Session 5: Large Language Models — How ChatGPT Actually Works
It's the world's most sophisticated game of "guess the next word" — and it's simpler and stranger than you think.
What Is a Large Language Model (LLM)?
- Deep learning model trained specifically on text data — enormous quantities of it
- "Large" = hundreds of billions to trillions of parameters
- Core function: given some text, predict what comes next
- Examples: GPT-4o (OpenAI), Claude (Anthropic), Gemini (Google), Llama (Meta), Mistral
Analogy: Think of an LLM as the world's best autocomplete. Your phone's autocomplete predicts the next word from a few words of context. An LLM does the same thing — but considers thousands of words of context, learned from trillions of words of training data.
How Next-Word Prediction Creates Intelligence
- The model chooses one token at a time
- Each output word becomes part of the context for predicting the next word
- When trained on enough text, this simple process produces coherent writing, reasoning, translation, coding, and conversation
- Emergent behavior: complex capabilities that weren't explicitly programmed but emerged from training at scale
- No beliefs, no understanding, no memory between conversations — it's a pattern-completion engine
Key LLM Vocabulary
| Term | What It Means |
|---|---|
| Token | A chunk of text (~3/4 of a word). "ChatGPT is amazing" ≈ 4 tokens |
| Context window | How much text the model can "see" at once (input + output). GPT-4o: ~128K tokens. Claude: ~200K tokens. Think of it as the model's short-term memory for this conversation. |
| Parameters | Internal settings learned during training. More parameters = more knowledge capacity |
| Training data | Massive text corpus (books, websites, code, conversations) |
| Inference | When the model generates a response — the "thinking" phase |
| Temperature | Controls randomness. Low = predictable. High = creative |
| Fine-tuning | Additional training on a specific dataset to specialize the model |
What LLMs Can and Can't Do
Can Do Well
- Write, summarize, translate, and rewrite text
- Answer questions across a wide range of topics
- Generate and debug code
- Brainstorm, outline, and draft
- Follow complex, multi-step instructions
Can't Do
- Truly understand or have consciousness
- Guarantee factual accuracy (they hallucinate)
- Access real-time information without tools
- Learn from a conversation after it ends
- Perform reliable math without tools
Why Different LLMs Exist
- Different companies, different training data, different design choices
- Trade-offs: speed vs quality, cost vs capability, safety vs freedom
- Open-source (Llama, Mistral) vs proprietary (GPT-4o, Claude)
- No single "best" model — depends on the task
Real-Life Examples
- Customer support: LLM chatbots handle 80%+ of routine questions
- Legal research: summarize case law, draft contracts in seconds
- Content creation: outline articles, write drafts, generate headlines
- Education: personalized tutors adapting to student questions
- Software development: Copilot/Cursor for code, tests, and explaining codebases
- Research: summarize papers, generate literature reviews
🎯 Try It Yourself
Activity: Explore How Context and Wording Change LLM Output
- Open ChatGPT or Claude
- Send: "Explain quantum computing."
- Note the response style and length
- Send: "Explain quantum computing to a skeptical 8-year-old using only food analogies. Keep it under 100 words."

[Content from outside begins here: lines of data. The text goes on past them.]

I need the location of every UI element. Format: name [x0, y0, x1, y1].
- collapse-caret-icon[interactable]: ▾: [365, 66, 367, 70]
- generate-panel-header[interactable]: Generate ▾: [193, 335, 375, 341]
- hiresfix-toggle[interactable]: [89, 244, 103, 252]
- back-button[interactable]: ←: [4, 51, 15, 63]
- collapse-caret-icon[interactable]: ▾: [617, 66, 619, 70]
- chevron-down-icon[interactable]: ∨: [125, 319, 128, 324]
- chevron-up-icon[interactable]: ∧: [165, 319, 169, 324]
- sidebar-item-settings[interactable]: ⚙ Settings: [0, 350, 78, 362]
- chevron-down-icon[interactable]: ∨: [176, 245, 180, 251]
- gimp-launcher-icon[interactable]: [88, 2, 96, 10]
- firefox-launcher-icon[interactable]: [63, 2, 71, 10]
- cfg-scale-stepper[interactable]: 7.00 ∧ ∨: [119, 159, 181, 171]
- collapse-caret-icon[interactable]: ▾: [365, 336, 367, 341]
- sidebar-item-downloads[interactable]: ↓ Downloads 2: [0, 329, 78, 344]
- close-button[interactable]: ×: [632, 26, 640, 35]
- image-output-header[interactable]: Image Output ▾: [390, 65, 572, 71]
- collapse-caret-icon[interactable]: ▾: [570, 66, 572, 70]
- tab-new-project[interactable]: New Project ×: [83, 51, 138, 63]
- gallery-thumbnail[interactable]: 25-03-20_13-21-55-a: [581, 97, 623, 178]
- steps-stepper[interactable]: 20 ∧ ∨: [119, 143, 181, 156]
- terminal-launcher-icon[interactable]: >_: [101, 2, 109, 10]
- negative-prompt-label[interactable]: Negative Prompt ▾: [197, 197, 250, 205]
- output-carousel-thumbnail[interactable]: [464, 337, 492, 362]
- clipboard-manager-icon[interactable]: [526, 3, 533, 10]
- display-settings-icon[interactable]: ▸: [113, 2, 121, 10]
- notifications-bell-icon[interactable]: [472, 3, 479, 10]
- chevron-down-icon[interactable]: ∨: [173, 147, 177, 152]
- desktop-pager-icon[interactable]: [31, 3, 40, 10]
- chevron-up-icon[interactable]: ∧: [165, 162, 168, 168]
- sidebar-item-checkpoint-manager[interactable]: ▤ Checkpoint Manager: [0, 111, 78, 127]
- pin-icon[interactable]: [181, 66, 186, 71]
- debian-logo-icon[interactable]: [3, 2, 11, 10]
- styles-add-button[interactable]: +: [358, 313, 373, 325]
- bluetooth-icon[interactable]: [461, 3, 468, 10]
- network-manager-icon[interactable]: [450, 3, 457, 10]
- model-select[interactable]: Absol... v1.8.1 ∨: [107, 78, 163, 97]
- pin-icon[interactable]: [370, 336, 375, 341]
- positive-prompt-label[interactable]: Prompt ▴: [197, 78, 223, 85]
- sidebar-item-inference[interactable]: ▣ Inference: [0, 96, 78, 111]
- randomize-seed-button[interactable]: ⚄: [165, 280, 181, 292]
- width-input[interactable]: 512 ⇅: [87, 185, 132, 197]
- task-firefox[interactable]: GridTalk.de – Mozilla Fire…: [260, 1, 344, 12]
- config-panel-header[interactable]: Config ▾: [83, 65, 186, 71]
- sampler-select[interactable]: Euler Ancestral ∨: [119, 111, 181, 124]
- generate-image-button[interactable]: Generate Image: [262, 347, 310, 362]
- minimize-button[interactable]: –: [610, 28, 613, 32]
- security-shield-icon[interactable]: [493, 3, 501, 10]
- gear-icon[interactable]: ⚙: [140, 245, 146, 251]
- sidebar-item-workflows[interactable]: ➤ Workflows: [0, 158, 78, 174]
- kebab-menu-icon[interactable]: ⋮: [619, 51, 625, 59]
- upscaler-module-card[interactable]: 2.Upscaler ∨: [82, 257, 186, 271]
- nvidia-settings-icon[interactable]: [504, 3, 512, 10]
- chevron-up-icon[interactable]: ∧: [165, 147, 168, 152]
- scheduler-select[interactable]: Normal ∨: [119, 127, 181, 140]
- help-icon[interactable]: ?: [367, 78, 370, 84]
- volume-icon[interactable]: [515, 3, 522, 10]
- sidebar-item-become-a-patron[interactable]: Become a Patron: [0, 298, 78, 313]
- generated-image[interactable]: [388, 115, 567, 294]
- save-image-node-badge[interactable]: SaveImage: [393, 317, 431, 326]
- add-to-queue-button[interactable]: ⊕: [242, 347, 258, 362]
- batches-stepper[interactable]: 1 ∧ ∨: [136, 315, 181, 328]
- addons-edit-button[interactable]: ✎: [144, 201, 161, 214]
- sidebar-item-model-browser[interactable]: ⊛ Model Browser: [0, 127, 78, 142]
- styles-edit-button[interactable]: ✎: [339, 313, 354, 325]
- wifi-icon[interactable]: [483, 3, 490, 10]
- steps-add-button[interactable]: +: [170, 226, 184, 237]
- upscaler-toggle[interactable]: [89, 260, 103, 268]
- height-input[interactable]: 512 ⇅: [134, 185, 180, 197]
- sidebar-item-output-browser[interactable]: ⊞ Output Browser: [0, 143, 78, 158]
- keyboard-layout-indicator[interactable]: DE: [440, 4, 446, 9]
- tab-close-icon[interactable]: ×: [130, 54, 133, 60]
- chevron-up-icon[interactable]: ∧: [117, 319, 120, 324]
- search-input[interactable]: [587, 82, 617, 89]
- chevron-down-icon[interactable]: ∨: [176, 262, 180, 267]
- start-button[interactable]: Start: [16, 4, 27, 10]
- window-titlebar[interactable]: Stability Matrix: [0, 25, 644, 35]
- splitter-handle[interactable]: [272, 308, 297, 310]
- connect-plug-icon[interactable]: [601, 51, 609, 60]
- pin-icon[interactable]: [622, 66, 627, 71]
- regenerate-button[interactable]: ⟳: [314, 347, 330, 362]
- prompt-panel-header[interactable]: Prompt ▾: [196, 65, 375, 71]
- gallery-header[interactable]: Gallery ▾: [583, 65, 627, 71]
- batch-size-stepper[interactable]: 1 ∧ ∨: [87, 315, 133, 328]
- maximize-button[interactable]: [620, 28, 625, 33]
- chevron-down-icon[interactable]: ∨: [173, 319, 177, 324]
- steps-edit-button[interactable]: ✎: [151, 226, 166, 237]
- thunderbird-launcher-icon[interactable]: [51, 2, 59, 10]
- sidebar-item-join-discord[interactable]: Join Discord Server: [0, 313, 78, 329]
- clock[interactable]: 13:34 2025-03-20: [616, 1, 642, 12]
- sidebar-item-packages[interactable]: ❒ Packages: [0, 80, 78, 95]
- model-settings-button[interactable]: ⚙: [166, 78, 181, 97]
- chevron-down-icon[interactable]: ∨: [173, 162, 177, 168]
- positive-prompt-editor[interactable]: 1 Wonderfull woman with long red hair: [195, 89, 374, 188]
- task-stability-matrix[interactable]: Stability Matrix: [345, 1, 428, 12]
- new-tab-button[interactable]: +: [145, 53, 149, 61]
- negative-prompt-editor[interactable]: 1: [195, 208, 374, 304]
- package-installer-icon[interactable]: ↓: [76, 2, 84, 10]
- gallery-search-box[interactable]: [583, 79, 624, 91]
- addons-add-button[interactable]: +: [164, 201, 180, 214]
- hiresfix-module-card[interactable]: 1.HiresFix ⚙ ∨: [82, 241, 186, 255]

- Compare: same topic, wildly different output — because you changed the context and constraints
- Try: "You are a stand-up comedian. Explain quantum computing as part of your comedy set."
- Notice how a role instruction changes the tone entirely
What you learned: The way you ask dramatically shapes the response. This is the foundation of prompt engineering (covered in Session 6).
💡 Why This Matters
- LLMs are the most widely used AI technology on the planet right now
- Understanding how they work helps you:
- Use them more effectively — better prompts → better results
- Spot limitations — hallucinations, bias, lack of real-time knowledge
- Make informed decisions about when to trust AI output
- LLMs are the engine behind AI assistants, coding copilots, search tools, and autonomous agents (Session 10)
📋 Quick Recap
- LLMs = deep learning models trained on massive text to predict the next word/token
- Core mechanism: next-word prediction — a simple concept that's astonishing at scale
- Key terms: tokens (text chunks), context window (how much it "sees"), parameters (learned knowledge), temperature (creativity dial)
- Capabilities: can write, summarize, translate, code, and converse — but also hallucinate, make errors, and lack understanding
- Different LLMs exist with different strengths; there is no single "best" model
🎭 Fun Analogy
An LLM is like a world-class improv actor who's memorized every script ever written. Give them a scene setup (your prompt), and they'll improvise something that sounds brilliant and perfectly in character. But they're not actually thinking about the scene — they're drawing on patterns from every performance they've ever absorbed. And occasionally, they'll throw in a completely fabricated "fact" with total confidence, because in improv, the show must go on.